Cuma Mektupları, Cabiri’den ilhamla söylersem, Türk siyaset aklını ortaya koyan metinler olarak okunabilir. Cabiri’de olduğu gibi bir soyutlama yoğunluğunu kast etmiyorum elbette. Günceli şahdamarından yakalayan, böylece onu aşan yazılardan oluşuyor Cuma Mektupları. İsmet Özel’in cari siyasetle kurduğu ilişki pek çok farklı metinden yakalanabilir ama cari siyasetle ilişkisi yanında inşa ettiği siyasetin en net görüleceği metin Cuma Mektupları’dır. Cuma Mektupları’nın yetiştirdiği bir kuşaktan söz etmek bile mümkün. Bugün Ak Parti saflarında yer alan ellili yaşlarındaki çoğu isim bu kuşağa mensup. İsmet Özel okumuş insanlar yönetiyor şu an Türkiye’yi.
Yönetiyor da ne oluyor, diyecek İMDER mensubu okur. Ak Parti iktidarını savunmak değil benim derdim. Zaten bir Ak Parti iktidarından değil, Ak Parti iktidarlarından bahsetmek gerekir. Bu iktidarlar boyunca yaşananları birkaç cümleyle özetleyemeyiz. Ülkenin neredeyse çeyrek asrına yayılan bir iktidar yelpazesinde aradığımız her şeyi bulmak mümkün çünkü. İktidarı eleştirmek ya da göklere çıkarmak için fazlasıyla malzeme var bahsettiğimiz 21 yılda. Ne var ki işine geleni görmek gerçekçi bir Türk okuryazarına yakışmaz. Ak Parti de değişmiştir. Lineer bakış, değişimin mutlaka iyiye doğru olduğunda ısrarcıdır. Halbuki değişim; kazanım, taviz, güç gösterisi, inkâr, kabul, uzlaşı, çatışma, tasarruf, israf, ittifak, ihtilaf gibi farklı durumları içererek gerçekleşmiştir.
Her büyük düşünürün bir idealist bir de gerçekçi yönü vardır. İdealizm ve gerçekçilik çelişkisi kurucu fikrin ışıldadığı momentumu ifade eder. İsmet Özel’de de bu çelişki (bir diğer tabirle diyalektik) her yönüyle kendini hissettirir. Ne var ki İMDER sonrası İsmetçilik, Özel’i tek boyutlu ele almaya meyillidir. Bugün İsmet Özel’in isminin geçtiği herhangi bir mahfilde, büyük şairin idealizminin öne çıkarıldığına, bunun yanında gerçekçiliğinin görmezden gelindiğine şahit olursunuz. Ülkede envai çeşit olay yaşanmaktadır ama İsmetçi hizbe göre o işler çoktan ayarlanmıştır. Yirmi sene boyunca ülkede yaşananların anlaşılmaya değer hiçbir tarafı yoktur. Mesele çoktan anlaşılmıştır. Türkiye’yi haritadan silmek isteyenlerin hesabı tıkır tıkır işlemektedir.

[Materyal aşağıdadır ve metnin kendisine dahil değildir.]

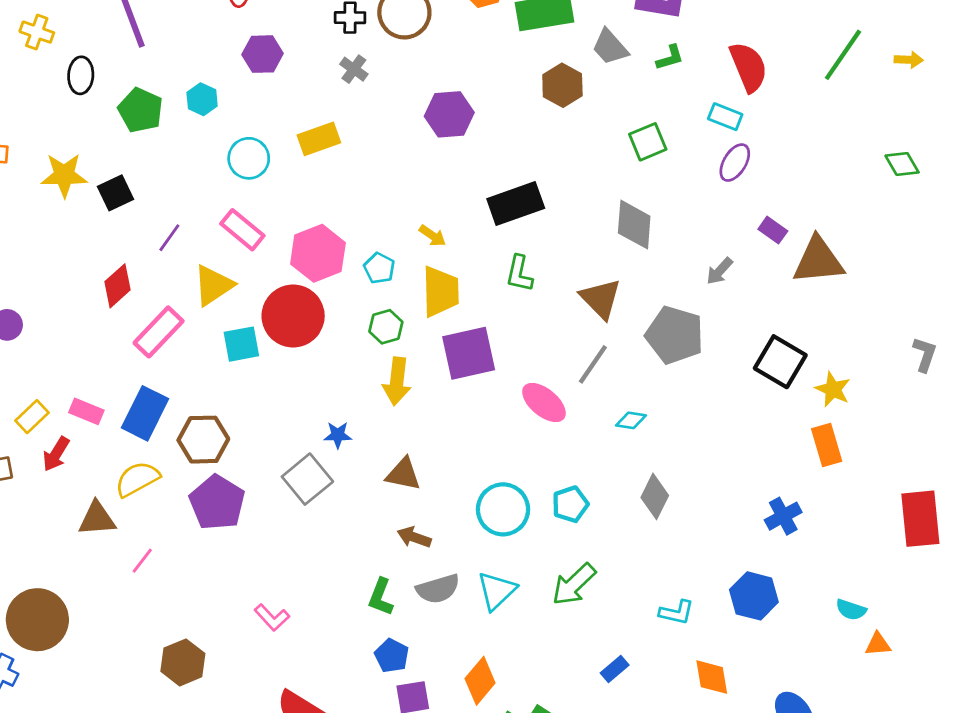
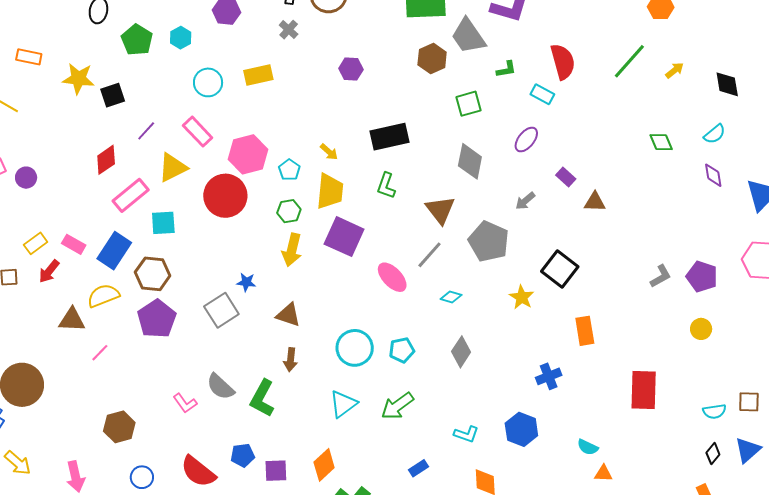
gray trapezoid: (610, 47) -> (468, 36), size x1.4
green L-shape: (670, 58) -> (506, 69), moved
yellow arrow: (909, 60) -> (675, 70), turned -48
purple hexagon: (449, 114) -> (351, 69), size x0.7
green square: (648, 142) -> (468, 104), moved
purple ellipse: (735, 163) -> (526, 140), moved
brown triangle: (818, 260) -> (595, 202), size x0.6
cyan square: (241, 344) -> (163, 223), moved
purple square: (469, 353) -> (344, 237), turned 30
gray L-shape: (925, 354) -> (661, 276), turned 35
yellow star: (833, 389) -> (522, 297), moved
brown arrow: (414, 537) -> (291, 360), turned -110
gray semicircle: (438, 589) -> (220, 387), moved, turned 52
green L-shape: (381, 597) -> (262, 398), size x1.4
blue pentagon: (392, 656) -> (243, 455), moved, turned 30

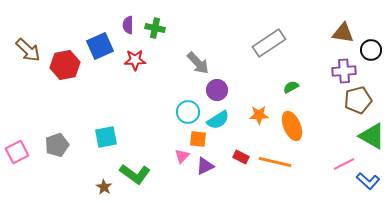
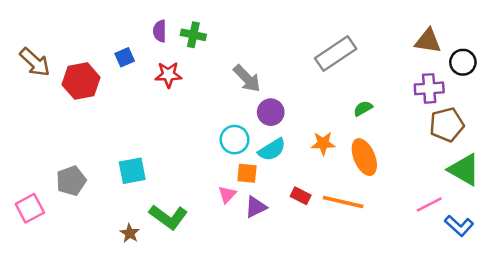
blue square: (100, 46) -> (125, 57), size x0.6
pink square: (17, 152) -> (30, 208), moved

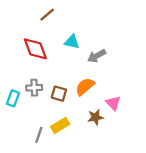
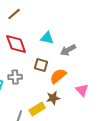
brown line: (47, 15) -> (14, 14), moved
brown square: (59, 94) -> (41, 65), moved
brown star: (95, 117) -> (53, 98), moved

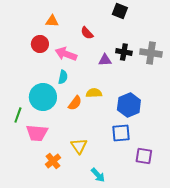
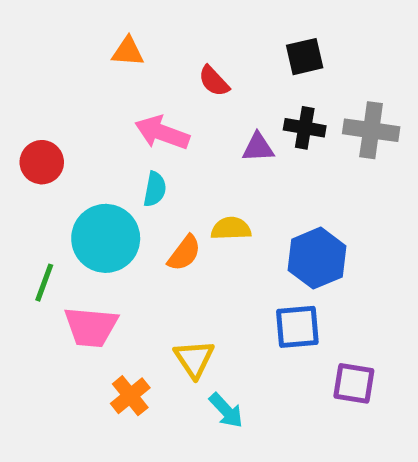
black square: (120, 11) -> (305, 57), moved, turned -35
red circle: (40, 44) -> (42, 162), moved
cyan arrow: (98, 175) -> (226, 410), moved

Tıkır tıkır işlemese de Türkiye haritasını genişletmek isteyenlerin de bir hesabı var. Ak Parti’nin gönlünde böyle bir aslan yatıyor mu? Türk ordusunun 1950’li yılların ortalarında Suriye’ye girmeye karar verdiğini, bu harekatın ABD tarafından engellendiğini hatırlarsak (öğrenirsek mi demeli?) aklı başında her Türk hükümetinin Misak-ı Milli davasıyla bir şekilde ilgili olduğunu söyleyebiliriz. Milliyetçi ve İslamcı siyasetlerin ortak paydasıdır bu hedef. Batıcılık bile bu hedefe giden yolda bükemediği eli öpme şeklinde tezahür etmiştir modernleşme tarihimizde. Bugünkü Batıcılığın ve binbir çeşit alt kolunun böyle bir hedefle uzaktan yakında alakalı olmadığı apaçık ortada. Milliyetçilik ise, Sezai Karakoç’un tabiriyle “kitlenin öz düşüncesi” olan İslamcılığa yakınlaştığı ölçüde siyasette belirleyici olabiliyor.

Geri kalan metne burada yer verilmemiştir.